In this same function, I also found that when plotting through

ggplot(q, aes(x, y = count, fill = fill)) + 
          geom_bar(stat = "identity") + scale_fill_discrete(name = "location", 
                                                            labels = c("p", "pq", "q")) + labs(x = "Chromosome", 
                                                                                               y = "Normalized count (per Mb)")

The labels are static.
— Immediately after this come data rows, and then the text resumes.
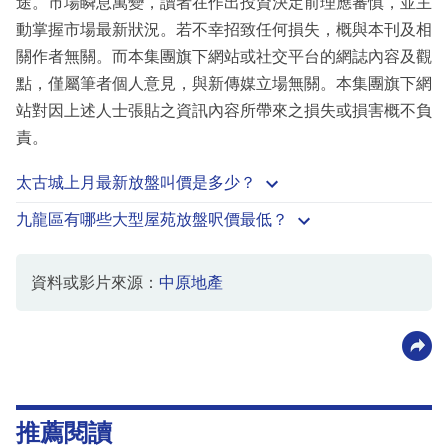
途。市場瞬息萬變，讀者在作出投資決定前理應審慎，並主
動掌握市場最新狀況。若不幸招致任何損失，概與本刊及相
關作者無關。而本集團旗下網站或社交平台的網誌內容及觀
點，僅屬筆者個人意見，與新傳媒立場無關。本集團旗下網
站對因上述人士張貼之資訊內容所帶來之損失或損害概不負
責。
太古城上月最新放盤叫價是多少？
九龍區有哪些大型屋苑放盤呎價最低？
資料或影片來源：
中原地產
推薦閱讀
In my data set there is no "pq", however, since the labels are always labels = c("p", "pq", "q") it will plot my barplot with labels "p" and "pq" instead of the real value that should be "p" and "q".

I am not sure how could I change that.

These problems disappear when you run the function without scale_chr = T.

ShixiangWang commented 2 years ago

@jrcodina96 Thanks for reporting, I will take a look

ShixiangWang commented 2 years ago

@jrcodina96 Please install the latest version from GitHub and retry.

The example code shows this bug shall be fixed.

library(sigminer)

load(system.file("extdata", "toy_copynumber.RData",
                 package = "sigminer", mustWork = TRUE
))
cn2 = cn
cn2@annotation = cn2@annotation[!endsWith(cn2@annotation$location, "pq")]
# Plot distribution
show_cn_distribution(cn2, mode = "cd", scale_chr = FALSE)

show_cn_distribution(cn2, mode = "cd")
show_cn_distribution(cn2, mode = "cd", fill = TRUE)

# It shall work for three types
show_cn_distribution(cn, mode = "cd")
show_cn_distribution(cn, mode = "cd", fill = TRUE)

# Also should work for just one type
cn3 = cn
cn3@annotation = cn3@annotation[endsWith(cn3@annotation$location, "p")]

show_cn_distribution(cn3, mode = "cd")
show_cn_distribution(cn3, mode = "cd", fill = TRUE)
jrcodina commented 2 years ago

This fixes the bug. I have tried your example and my dataset and works fine with both. Thank you!

ShixiangWang commented 2 years ago

@jrcodina96 Great, thanks to your report and contribution on this issue.